Hashed assets have names derived from their content. app.a1b2c3d4.js will always be the same file—its hash is its identity. Purging it from Cloudflare’s cache does not fix the bad code inside it. The next request will fetch it from origin and re-cache the same broken file. Nothing is improved.

Purging hashed assets is only appropriate in one narrow scenario: you shipped a file with a security vulnerability and need to ensure no browser can load it from any cache layer. In that case, purge the specific filename AND simultaneously update every HTML reference away from it—which means shipping a new build anyway. The rolling back a content-hashed release guide covers that scenario.

For ordinary functional regressions (broken UI, runtime JavaScript errors), the correct sequence is always: fix the origin HTML → purge the HTML URL → done.

The cache-key architecture guide explains in detail why filename-based cache keys make this rollback pattern safe and predictable.

CI/CD Integration: Automate the Rollback Purge

Add a rollback purge step to your CI/CD rollback job so it runs automatically whenever a rollback deploy completes. This ensures the HTML purge is never forgotten under pressure:

#!/usr/bin/env bash
# rollback-purge.sh — run at the end of a rollback deploy pipeline
set -euo pipefail

ZONE_ID="${CF_ZONE_ID:?CF_ZONE_ID must be set}"
API_TOKEN="${CF_API_TOKEN:?CF_API_TOKEN must be set}"
BASE_URL="${SITE_BASE_URL:?SITE_BASE_URL must be set}"  # e.g. https://www.example.com

# List of HTML entry points to purge after rollback
# Keep this in sync with your site's route structure
HTML_ROUTES=(
  "/"
  "/about/"
  "/pricing/"
  "/blog/"
  "/contact/"
)

# Build the JSON files array
FILES_JSON=$(printf '%s\n' "${HTML_ROUTES[@]}" \
  | jq -Rn '[inputs | "'"${BASE_URL}"'" + .]')

echo "Purging HTML entry points on Cloudflare after rollback..."
RESPONSE=$(curl -s -X POST \
  "https://api.cloudflare.com/client/v4/zones/${ZONE_ID}/purge_cache" \
  -H "Authorization: Bearer ${API_TOKEN}" \
  -H "Content-Type: application/json" \
  --data "{\"files\": ${FILES_JSON}}")

SUCCESS=$(echo "${RESPONSE}" | jq -r '.success')
if [ "${SUCCESS}" != "true" ]; then
  echo "Purge failed: ${RESPONSE}"
  exit 1
fi

echo "Purge complete. Verifying..."
sleep 3

# Verify the root HTML returns MISS (fresh from origin)
CF_STATUS=$(curl -sI "${BASE_URL}/" | grep -i "cf-cache-status" | awk '{print $2}' | tr -d '\r')
echo "cf-cache-status after purge: ${CF_STATUS}"

if [ "${CF_STATUS}" = "MISS" ] || [ "${CF_STATUS}" = "EXPIRED" ]; then
  echo "Rollback purge verified successfully."
else
  echo "Unexpected cf-cache-status: ${CF_STATUS} — investigate manually."
  exit 1
fi

Store CF_ZONE_ID, CF_API_TOKEN, and SITE_BASE_URL as CI/CD secrets. The CI/CD asset pipeline integration guide covers how to structure these secrets in GitHub Actions.

When to Reconsider

Purge the HTML TTL instead of running an API call when your HTML edge TTL is already 30 seconds or less. In low-severity incidents you can wait 30 seconds for the stale HTML to expire naturally without running any Cloudflare API call. Reserve the purge API for high-severity incidents where every second of exposure matters.

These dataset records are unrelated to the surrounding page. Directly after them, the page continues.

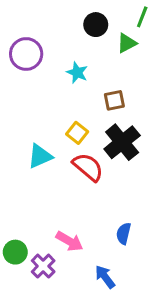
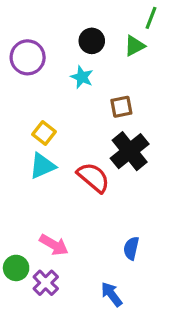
black circle: (96, 25) -> (92, 41), moved
yellow square: (77, 133) -> (44, 133), moved
pink arrow: (69, 241) -> (54, 245), moved

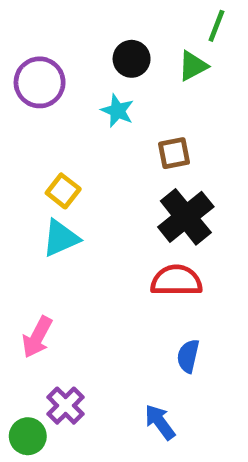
red semicircle: (93, 177) -> (176, 281), moved, turned -40
pink arrow: (54, 245) -> (37, 337), moved, turned 88
green circle: (16, 268) -> (28, 436), moved

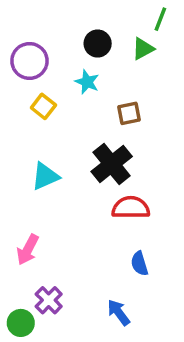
yellow square: (63, 191) -> (43, 106), moved
black cross: (186, 217) -> (112, 164), moved
blue semicircle: (188, 356) -> (140, 264), turned -30

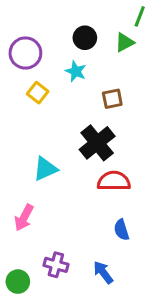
cyan triangle: (45, 176) -> (45, 169), moved
purple cross: (49, 300) -> (56, 265), moved, turned -30

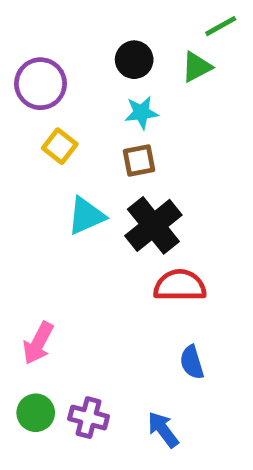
green line: (140, 16) -> (221, 26), turned 40
cyan star: (76, 71) -> (141, 112), moved, turned -30
brown square: (112, 99) -> (139, 161), moved
cyan triangle: (45, 169) -> (86, 216), moved
green circle: (18, 282) -> (36, 413), moved

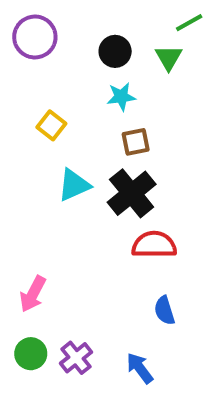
green triangle: (197, 67) -> (169, 58), turned -32
purple circle: (41, 84) -> (35, 37), moved
brown square: (139, 161) -> (136, 142), moved
purple cross: (89, 418) -> (76, 358), turned 36

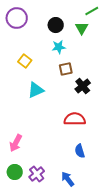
black cross: (132, 193) -> (83, 86), moved, size x0.7

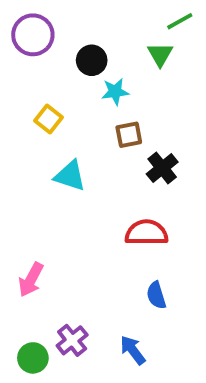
black circle: (56, 25) -> (92, 60), moved
cyan triangle: (36, 90) -> (70, 176), turned 42
green circle: (15, 172) -> (33, 358), moved

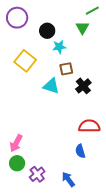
yellow square: (49, 119) -> (25, 61), size x1.5
cyan triangle: (70, 176) -> (51, 86), moved
red semicircle: (146, 233) -> (89, 126), moved
green circle: (33, 358) -> (17, 163), moved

Purge a broader scope (prefix purge or Cache-Tag purge) only when your HTML route list is too large to enumerate in the single-file URL purge. On Enterprise plans, a single Cache-Tag purge call handles thousands of HTML routes. The URL vs Cache-Tag comparison covers when to upgrade from URL purge to Cache-Tag purge for routine deploys and rollbacks.

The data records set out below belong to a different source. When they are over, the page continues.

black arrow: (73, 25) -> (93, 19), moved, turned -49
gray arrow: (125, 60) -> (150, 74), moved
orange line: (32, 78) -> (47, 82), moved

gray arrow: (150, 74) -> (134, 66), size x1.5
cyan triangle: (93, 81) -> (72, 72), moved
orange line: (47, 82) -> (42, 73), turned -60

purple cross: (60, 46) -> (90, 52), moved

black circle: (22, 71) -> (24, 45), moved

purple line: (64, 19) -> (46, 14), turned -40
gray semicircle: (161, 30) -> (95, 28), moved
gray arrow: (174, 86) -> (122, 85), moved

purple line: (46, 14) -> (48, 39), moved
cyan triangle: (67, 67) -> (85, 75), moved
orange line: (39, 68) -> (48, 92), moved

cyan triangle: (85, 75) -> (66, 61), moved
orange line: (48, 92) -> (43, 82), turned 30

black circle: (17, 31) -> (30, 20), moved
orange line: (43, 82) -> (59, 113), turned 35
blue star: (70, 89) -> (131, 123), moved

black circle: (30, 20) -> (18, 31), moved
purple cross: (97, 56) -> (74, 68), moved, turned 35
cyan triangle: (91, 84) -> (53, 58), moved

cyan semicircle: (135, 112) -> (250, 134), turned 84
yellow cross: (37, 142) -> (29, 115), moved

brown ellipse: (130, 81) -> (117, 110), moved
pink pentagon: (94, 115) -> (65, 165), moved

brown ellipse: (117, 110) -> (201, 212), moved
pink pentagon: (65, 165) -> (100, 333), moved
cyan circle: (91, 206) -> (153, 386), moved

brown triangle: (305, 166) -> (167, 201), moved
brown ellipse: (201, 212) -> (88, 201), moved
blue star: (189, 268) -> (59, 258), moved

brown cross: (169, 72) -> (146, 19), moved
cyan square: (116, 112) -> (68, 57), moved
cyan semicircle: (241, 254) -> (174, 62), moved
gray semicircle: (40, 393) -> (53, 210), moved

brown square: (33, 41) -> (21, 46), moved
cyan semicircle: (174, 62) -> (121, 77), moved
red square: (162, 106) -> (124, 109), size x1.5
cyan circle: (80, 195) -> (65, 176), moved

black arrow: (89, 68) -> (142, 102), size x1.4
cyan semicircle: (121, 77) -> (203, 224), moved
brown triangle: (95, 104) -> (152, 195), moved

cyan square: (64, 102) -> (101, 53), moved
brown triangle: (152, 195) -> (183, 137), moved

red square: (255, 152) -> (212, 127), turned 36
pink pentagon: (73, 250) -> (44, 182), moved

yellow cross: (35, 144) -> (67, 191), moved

Review your origin’s delete-on-deploy behavior if old asset files become 404 after a rollback. Some deploy pipelines delete all files not present in the new build (--delete flag in S3 sync). For rollback safety, retain old hashed asset files at origin for at least one week. The deterministic build outputs guide explains why retaining old file versions simplifies rollback across all CDN providers.